Aden: Al Qaida gunmen opened fire on an army position in Yemen’s southeast on Saturday, sparking a clash that killed two soldiers and four attackers, a military official told AFP.

The dawn clash in Hadramaut province lasted an hour and left three more soldiers wounded.

The assault comes two days after suspected Al Qaida gunmen briefly seized Sayun airport in Hadramaut in a deadly assault just as a civilian airliner was landing, before the airfield was retaken by the army.

The attack left eight soldiers, nine civilians and six jihadists dead.

Hadramaut’s rugged terrain provides hideouts for militants of Al Qaida in the Arabian Peninsula, considered by Washington as the jihadist network’s most dangerous affiliate.

Meanwhile, Yemeni President Abd Rabbo Mansour Hadi said in a speech marking this weekend’s start of Ramadan, the Muslim month of fasting, that his country is “fighting terrorism on behalf of the whole world” and that “our vast fight against terror will continue”.

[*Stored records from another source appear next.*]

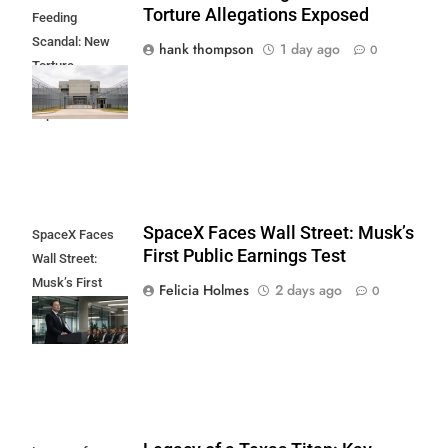
Torture Allegations Exposed
Feeding
Scandal: New
hank thompson
1 day ago
0
Torture
Allegations
Exposed
SpaceX Faces Wall Street: Musk’s
SpaceX Faces
First Public Earnings Test
Wall Street:
Musk’s First
Felicia Holmes
2 days ago
0
Public Earnings
Test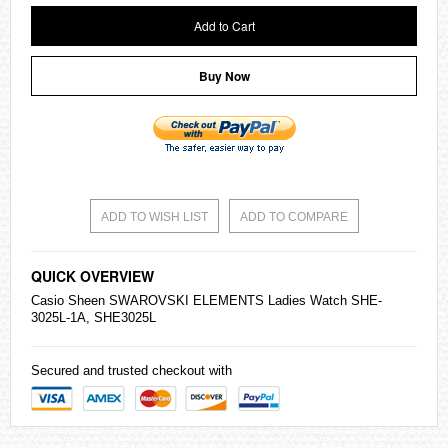
Add to Cart
Buy Now
ADD TO WISH LIST
ADD TO COMPARE
QUICK OVERVIEW
Casio
Sheen SWAROVSKI ELEMENTS Ladies Watch SHE-
3025L-1A, SHE3025L
Secured and trusted checkout with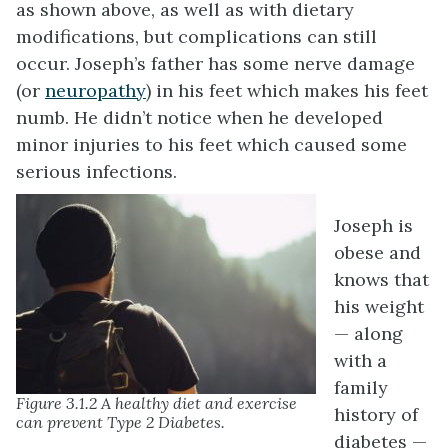
as shown above, as well as with dietary
modifications, but complications can still
occur. Joseph’s father has some nerve damage
(or
neuropathy
) in his feet which makes his feet
numb. He didn’t notice when he developed
minor injuries to his feet which caused some
serious infections.
Joseph is
obese and
knows that
his weight
— along
with a
family
Figure 3.1.2 A healthy diet and exercise
history of
can prevent Type 2 Diabetes.
diabetes —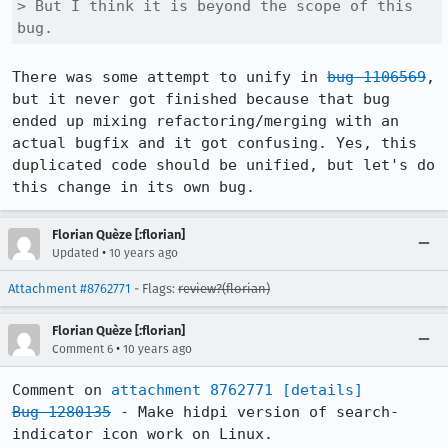
> But I think it is beyond the scope of this 
bug.
There was some attempt to unify in 
bug 1106569
, 
but it never got finished because that bug 
ended up mixing refactoring/merging with an 
actual bugfix and it got confusing. Yes, this 
duplicated code should be unified, but let's do 
this change in its own bug.
Florian Quèze [:florian]
•
Updated
10 years ago
Attachment #8762771
- Flags:
review?(florian)
Florian Quèze [:florian]
•
Comment 6
10 years ago
Comment on 
attachment 8762771
[details]
Bug 1280135
 - Make hidpi version of search-
indicator icon work on Linux.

The army launched a ground offensive against Al Qaida in late April in two southern provinces further west — Abyan and Shabwa.

The operation aims to expel the militants from smaller towns and villages in the two provinces that escaped a previous sweep in 2012.

It has “foiled the terrorists’ project to create a global training camp for them in Yemen”, state news agency Saba quoted Hadi as saying.

Taking advantage of a collapse of central authority during a 2011 uprising that forced veteran strongman Ali Abdullah Saleh from power, Al Qaida seized swathes of the south and east.

Although government forces have captured several major towns, analysts say the army’s gains may have been the result of a tactical retreat by Al Qaida in coordination with Yemen’s powerful tribes.